Lo stesso politico, per Galantino, non deve rispondere ad un prelato di turno e viceversa. “Ci sono persone serie in politica che fanno molto bene il loro dovere, ma ci sono anche coloro che hanno in testa un “verme”, che inevitabilmente li consumerà”. La Chiesa, per il segretario della Cei, è oltre! Non è comunista, né liberale, né sindacalista. Non è contro l’impresa, ma contro la corruzione, a favore di ogni buona pratica che migliora la dignità degli uomini, senza mai dimenticare i poveri, gli sfruttati, gli “scartati”, i più deboli. La sua presenza nella storia viene dal vangelo e Papa Francesco non sta altro che traducendo il vangelo in termini attuali. Tutto questo, per l’uomo religioso, vale anche per la politica economica, ambientale, dei diritti sociali e civili. La mediazione in questi casi non è della Chiesa, ma dei veri cattolici che sono in politica.
“Quando gli eletti vengono messi da parte si ottengono due terribili obbiettivi. A) Gli interessati si sentono demotivati e non presi in considerazione.

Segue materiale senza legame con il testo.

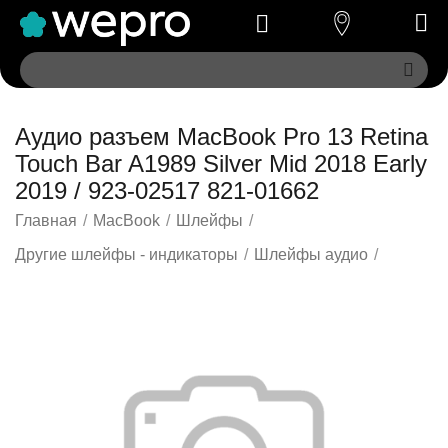
Аудио разъем MacBook Pro 13 Retina
Touch Bar A1989 Silver Mid 2018 Early
2019 / 923-02517 821-01662
Главная
/
MacBook
/
Шлейфы
/
Другие шлейфы - индикаторы
/
Шлейфы аудио
/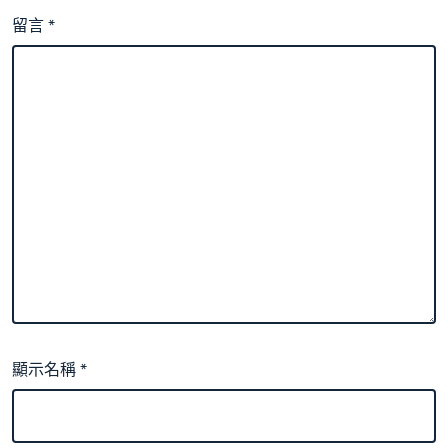
留言
*
顯示名稱
*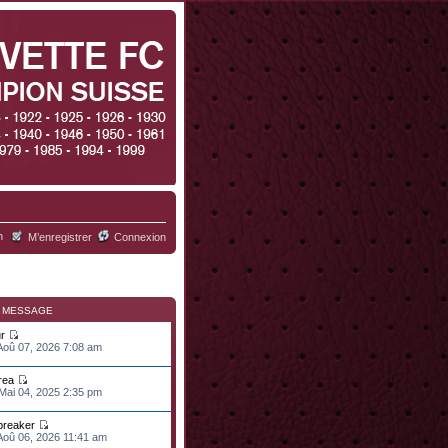
h
M’enregistrer
Connexion
R MESSAGE
r
 Aoû 07, 2026 7:08 am
rea
 Mai 04, 2025 2:35 pm
lbreaker
 Aoû 06, 2026 11:41 am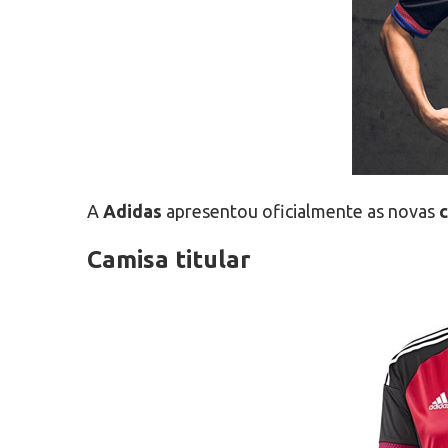
A
Adidas
apresentou oficialmente as novas
c
Camisa titular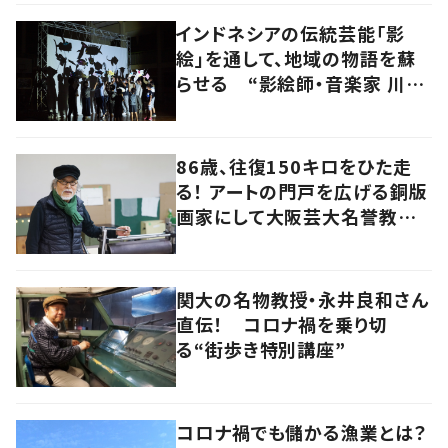
インドネシアの伝統芸能「影
絵」を通して、地域の物語を蘇
らせる “影絵師・音楽家 川村
亘平斎”
86歳、往復150キロをひた走
る！ アートの門戸を広げる銅版
画家にして大阪芸大名誉教授・
持田総章さんに問う
関大の名物教授・永井良和さん
直伝！ コロナ禍を乗り切
る“街歩き特別講座”
コロナ禍でも儲かる漁業とは？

B) Le intese di vertice svuotano di fatto il ruolo dei laici cattolici in politica che di riflesso avverseranno tale impostazione”.
La stessa Conferenza Episcopale, per il suo segretario, non può essere auto referenziale, perché rischia non di indebolire il Papa, ma la sua stessa ragione di esistere. Non c’è comunque da meravigliarsi se molti esponenti dell’apparato clericale, spinti dallo stesso Pontefice in occasione del Sinodo, siano stati protagonisti di una approfondita discussione, anche con sostenute divergenze. Ciò non è contro il Papa, perché è stato voluto dal Papa. La stessa cosa vale per coloro che all’interno della Chiesa non reggono il vento riformatore.

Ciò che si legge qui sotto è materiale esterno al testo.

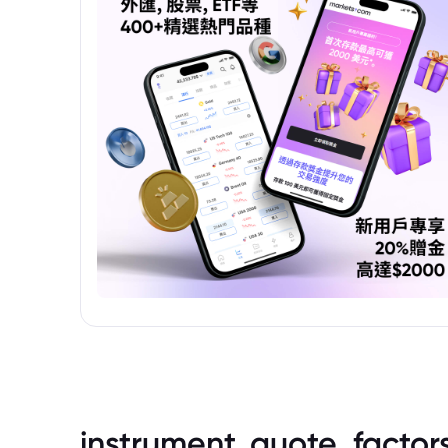
instrument_quote_factor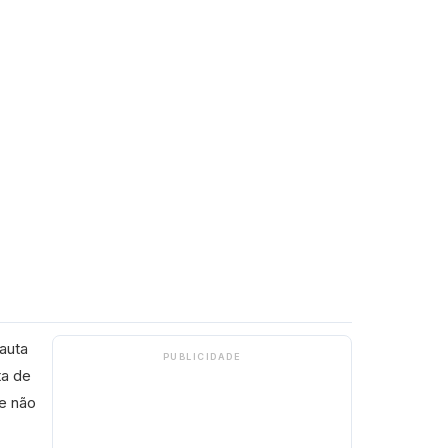
pauta
PUBLICIDADE
ta de
e não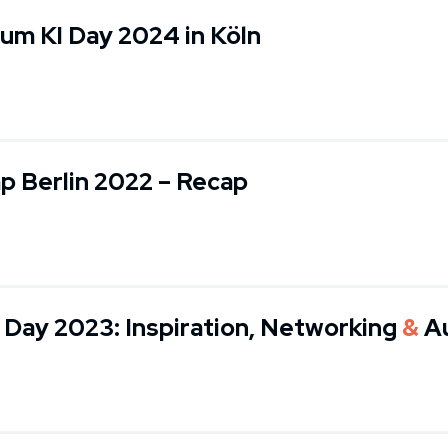
um KI Day 2024 in Köln
 Berlin 2022 – Recap
ay 2023: Inspiration, Networking
&
Au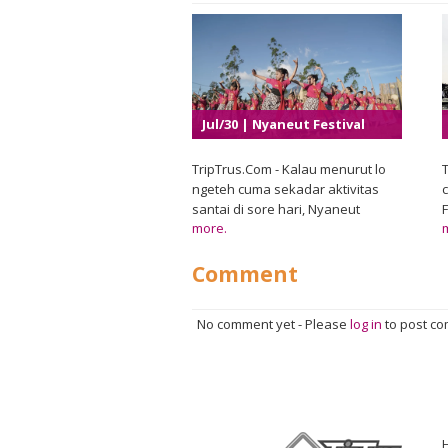
Jul/30 | Nyaneut Festival
2026
TripTrus.Com - Kalau menurut lo
T
ngeteh cuma sekadar aktivitas
c
santai di sore hari, Nyaneut
more.
Festival 2026 bakal bikin
pandangan itu berubah. Di Garut,
Comment
tradisi minum teh khas Sunda
Priangan yang dikenal dengan
sebutan nyaneut hadir sebagai
No comment yet
-
Please
log in
to post c
perayaan budaya yang
menggabungkan cita rasa,
kesenian, dan kebersamaan
dalam satu pengalaman yang
hangat dan berkesan. Festival ini
menjadi ruang bagi masyarakat
m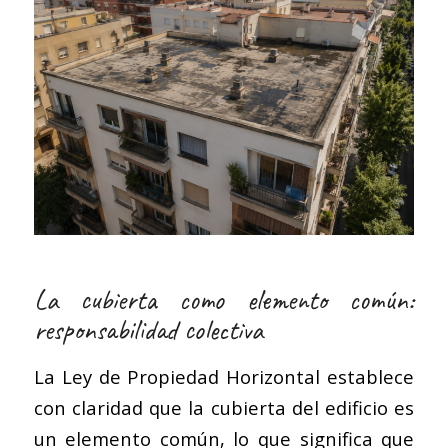
La cubierta como elemento común:
responsabilidad colectiva
La Ley de Propiedad Horizontal establece
con claridad que la cubierta del edificio es
un elemento común, lo que significa que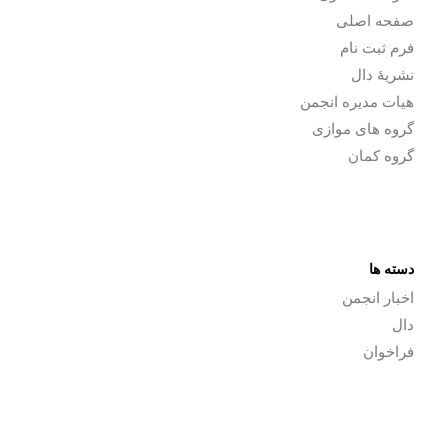
صفحه اصلی
فرم ثبت نام
نشریۀ دال
هیات مدیره انجمن
گروه های موازی
گروه کمان
دسته ها
اخبار انجمن
دال
فراخوان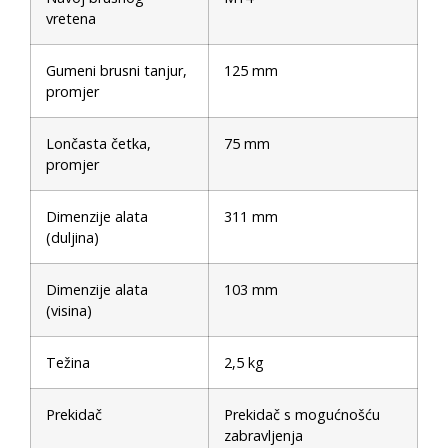
vretena
Gumeni brusni tanjur,
125 mm
promjer
Lončasta četka,
75 mm
promjer
Dimenzije alata
311 mm
(duljina)
Dimenzije alata
103 mm
(visina)
Težina
2,5 kg
Prekidač
Prekidač s mogućnošću
zabravljenja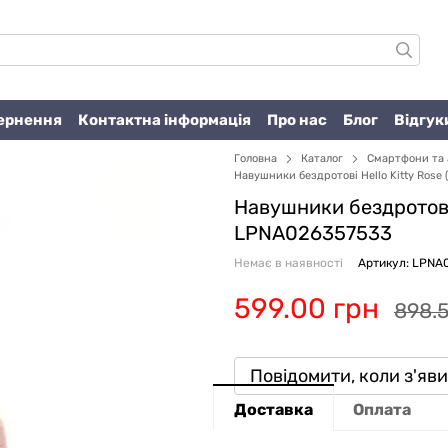
вернення
Контактна інформація
Про нас
Блог
Відгук
Головна
Каталог
Смартфони та 
Навушники бездротові Hello Kitty Rose 
Навушники бездротові 
LPNA026357533
Немає в наявності
Артикул: LPNA
599.00 грн
898.5
Повідомити, коли з'яв
Доставка
Оплата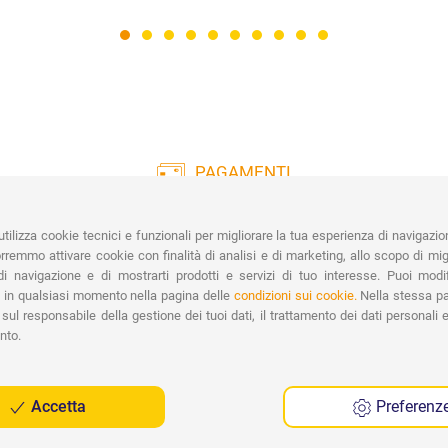
PAGAMENTI
Vasta gamma di pagamenti:
Co
Carte di Credito, Bonifico, PayPal e
tilizza cookie tecnici e funzionali per migliorare la tua esperienza di navigazio
Contrassegno.
Ri
remmo attivare cookie con finalità di analisi e di marketing, allo scopo di migl
Spe
i navigazione e di mostrarti prodotti e servizi di tuo interesse. Puoi modi
 in qualsiasi momento nella pagina delle
condizioni sui cookie.
Nella stessa pa
sul responsabile della gestione dei tuoi dati, il trattamento dei dati personali e 
nto.
Accetta
Preferenz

“È inutile nascondere che alcuni vescovi, alcuni preti e anche laici facciano fatica a seguire il passo del Papa”. Il tempo sanerà ogni cosa e la forza riformatrice che affonda le sue radici nella verità eterna del vangelo, troverà la sua giusta direzione al di là delle resistenze possibili.
Anche sugli scandali, legati alla pubblicazione di documenti interni al Vaticano, il segretario dell’organismo centrale dei vescovi non ha avuto problemi ad affermare come la loro “scoperta” non sia frutto del lavoro dei giornalisti autori dei libri, ma del responsabile impegno che sta alla base di una nuova stagione riorganizzativa della Santa Sede, grazie alla volontà di Papa Francesco. “Chi ha pubblicato questi due libri non ha messo nulla di suo, se non dei fatti già conosciuti che, dopo una attenta indagine interna voluta dal Santo Padre, sono stati sistemati in un file” . Quello che poi è successo appartiene a gente disonesta che ha tradito la fiducia del Papa. Ha di fatto messo a disposizione dei due giornalisti il file in questione”.
Si evince che una pubblicazione del genere non abbia fatto bene alla Chiesa, se non a chi intenda accomunarla ad una qualsiasi organizzazione terrena, facile preda del relativismo attuale. Gli applausi ricorrenti hanno materializzato in sala il comune sentire tra il vescovo allergico alla scrivania e la gente che spesso si trova ad incontrarlo. Il messaggio finale è chiaro e incontrovertibile: “Chi sta con il Papa sa che la Chiesa compie la sua missione solo se opera, rimanendo nei confini universali del vangelo”. Dal Teatro Nuovo alla Basilica di Santa Anastasia. Così la chiusura dell’omelia di Mons. Galantino rivoltosi al mondo imprenditoriale: “Ogni volta che darete lavoro a qualche disperato, non farete altro che assumere Cristo in persona”. È anche qui la Chiesa che piace!